### Your objective
Could you retype all of the entries below word for word?

-.-.-

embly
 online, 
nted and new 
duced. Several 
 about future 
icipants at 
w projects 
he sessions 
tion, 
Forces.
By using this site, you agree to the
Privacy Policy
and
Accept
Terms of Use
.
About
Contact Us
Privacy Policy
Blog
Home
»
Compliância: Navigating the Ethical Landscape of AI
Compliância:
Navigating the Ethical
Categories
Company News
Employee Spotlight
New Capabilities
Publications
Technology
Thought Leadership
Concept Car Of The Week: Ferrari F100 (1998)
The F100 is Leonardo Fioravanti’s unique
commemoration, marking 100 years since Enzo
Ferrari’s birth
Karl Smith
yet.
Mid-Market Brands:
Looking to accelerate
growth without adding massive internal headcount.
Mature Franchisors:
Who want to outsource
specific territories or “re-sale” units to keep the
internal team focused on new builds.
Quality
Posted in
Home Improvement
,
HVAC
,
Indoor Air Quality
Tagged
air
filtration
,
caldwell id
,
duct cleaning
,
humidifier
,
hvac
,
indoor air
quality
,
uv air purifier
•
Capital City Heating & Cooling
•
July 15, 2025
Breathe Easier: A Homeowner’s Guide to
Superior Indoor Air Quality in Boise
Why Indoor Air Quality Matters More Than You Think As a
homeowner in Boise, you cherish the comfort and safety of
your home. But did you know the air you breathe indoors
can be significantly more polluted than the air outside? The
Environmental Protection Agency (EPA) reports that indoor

-.-.-

### Solution for this task
embly
 online, 
nted and new 
duced. Several 
 about future 
icipants at 
w projects 
he sessions 
tion, 
Forces.
By using this site, you agree to the
Privacy Policy
and
Accept
Terms of Use
.
About
Contact Us
Privacy Policy
Blog
Home
»
Compliância: Navigating the Ethical Landscape of AI
Compliância:
Navigating the Ethical
Categories
Company News
Employee Spotlight
New Capabilities
Publications
Technology
Thought Leadership
Concept Car Of The Week: Ferrari F100 (1998)
The F100 is Leonardo Fioravanti’s unique
commemoration, marking 100 years since Enzo
Ferrari’s birth
Karl Smith
yet.
Mid-Market Brands:
Looking to accelerate
growth without adding massive internal headcount.
Mature Franchisors:
Who want to outsource
specific territories or “re-sale” units to keep the
internal team focused on new builds.
Quality
Posted in
Home Improvement
,
HVAC
,
Indoor Air Quality
Tagged
air
filtration
,
caldwell id
,
duct cleaning
,
humidifier
,
hvac
,
indoor air
quality
,
uv air purifier
•
Capital City Heating & Cooling
•
July 15, 2025
Breathe Easier: A Homeowner’s Guide to
Superior Indoor Air Quality in Boise
Why Indoor Air Quality Matters More Than You Think As a
homeowner in Boise, you cherish the comfort and safety of
your home. But did you know the air you breathe indoors
can be significantly more polluted than the air outside? The
Environmental Protection Agency (EPA) reports that indoor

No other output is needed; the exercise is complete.